According to Jain and even many Hindu scriptures like Adipurana and Triṣaṣṭiśalākāpuruṣacaritra, Rishabhanatha was the son of Nabhiraja, and Rishabha had a son named Bharata, and after his name, the land conquered was known as Bharat. India was named "Bhāratavarsha" or "Bhārata" or "Bharata-bhumi" after him. In the Hindu text, Skanda Purana (chapter 37) it is stated that "Rishabhanatha was the son of Nabhiraja, and Rishabha had a son named Bharata, and after the name of this Bharata, this country is known as Bharata-varsha." Bharata is also mentioned in Bhagavata Purana.

===Temples===
Some Jain temples contain images of Bharata as a Jain monk, including one at Shravanabelagola. The Koodalmanikyam Temple in Kerala was originally a Jain temple dedicated to Bharata as the main deity. In May 2017, the tallest statue of lord Bharata with a height of 45 ft (35 ft body + 12 ft pedestal) weighing about 50 tons was erected in Mangalgiri (Shri kshetra bharat ka bharat), Sagar, Madhya Pradesh, India. Earlier, a 57 ft tall monolithic statue comprising 45 ft body and 12 ft pedestal weighing about 100 tons was planned to be erected.
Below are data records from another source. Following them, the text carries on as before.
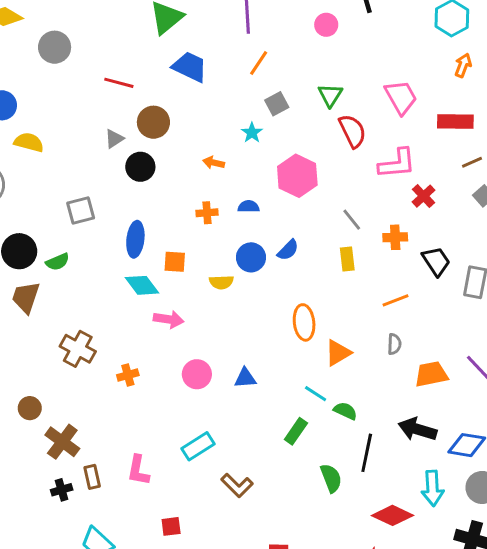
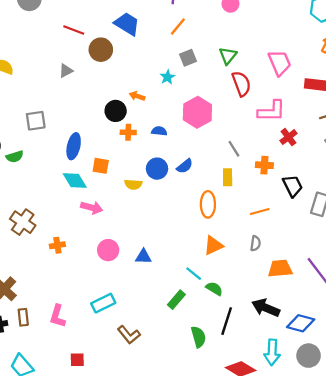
brown circle: (153, 122) -> (101, 50), moved
black circle: (140, 167) -> (116, 111), moved
orange ellipse: (304, 322) -> (208, 204), moved

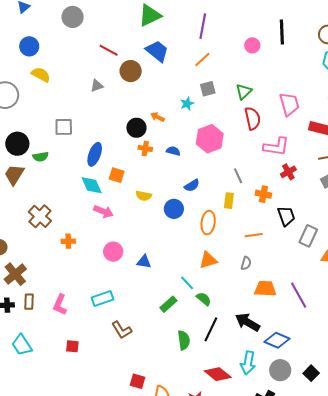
blue circle: (157, 169) -> (174, 209), moved

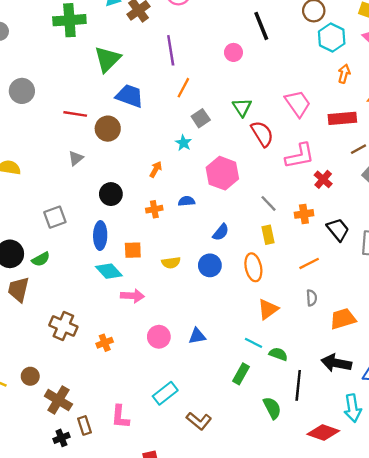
orange arrow: (158, 117) -> (156, 169), turned 112
black circle: (136, 128) -> (111, 194), moved

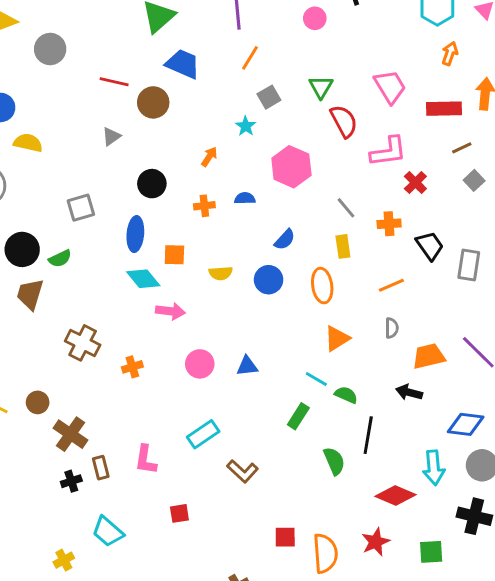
black arrow: (336, 363) -> (409, 392), moved, size x0.7

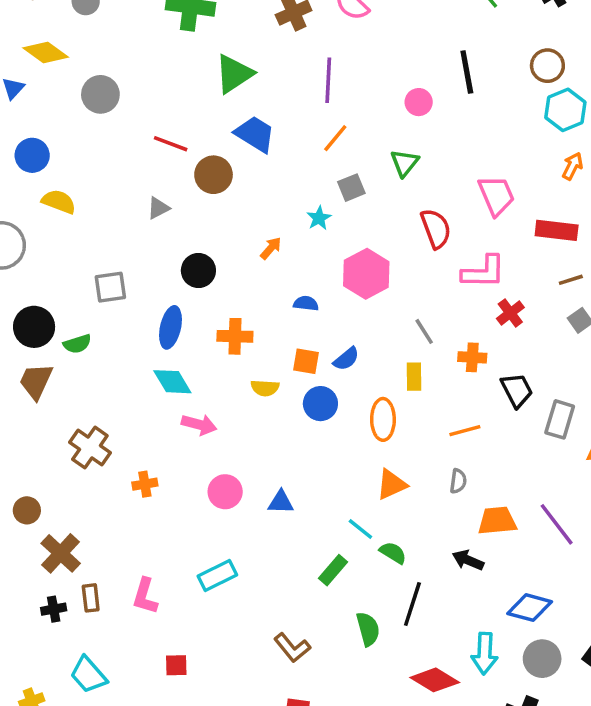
green triangle: (321, 87) -> (405, 163), moved
orange cross: (204, 206) -> (235, 336), moved, size x1.4
orange square: (174, 255) -> (306, 361), moved
brown L-shape: (243, 471) -> (292, 648), moved

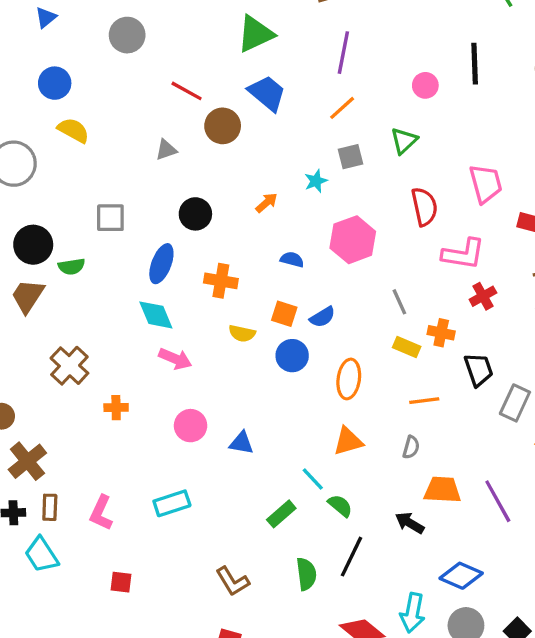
yellow rectangle: (414, 377) -> (407, 347), moved, turned -75
cyan trapezoid: (88, 675) -> (41, 555), moved

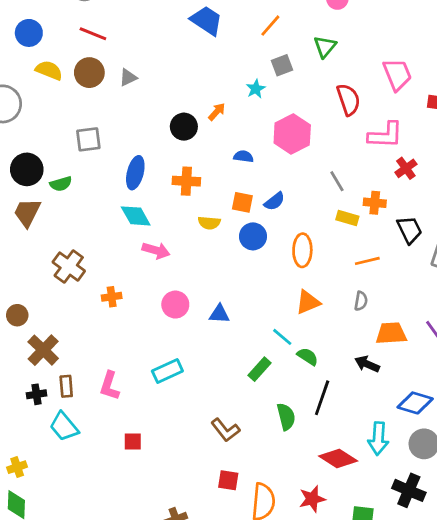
red line: (187, 91) -> (93, 34), moved
brown circle: (223, 126) -> (89, 73), moved
black circle: (195, 214) -> (184, 127), moved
However, it was broken in the process of erection and therefore, a shorter statue was created and successfully erected.

==In literature==
Ādi purāṇa, a 10th-century Jain text deals with the ten lives of the first tirthankara, Rishabhanatha, also known as Adinatha, and his two sons, Bharata and Bahubali. Bharatesha Vaibhava : also known as Bharatesvara Charite depicts the life story of Bharata Chakravartin was written in the 16th century by Ratnakaravarni.
=== Rajasthani ===
- Bharateshwara Bahubali Ghora composed by Vajrasena Suri in 1168, is a poem with 48 verses describing the battle between Bharata and Bahubali.
=== Gujarati ===
- Bharateshwara Bahubaliras composed by Shalibhadra Suri in 1184, is a poem with 203 stanzas describing the struggle of power between Bharata and Bahubali.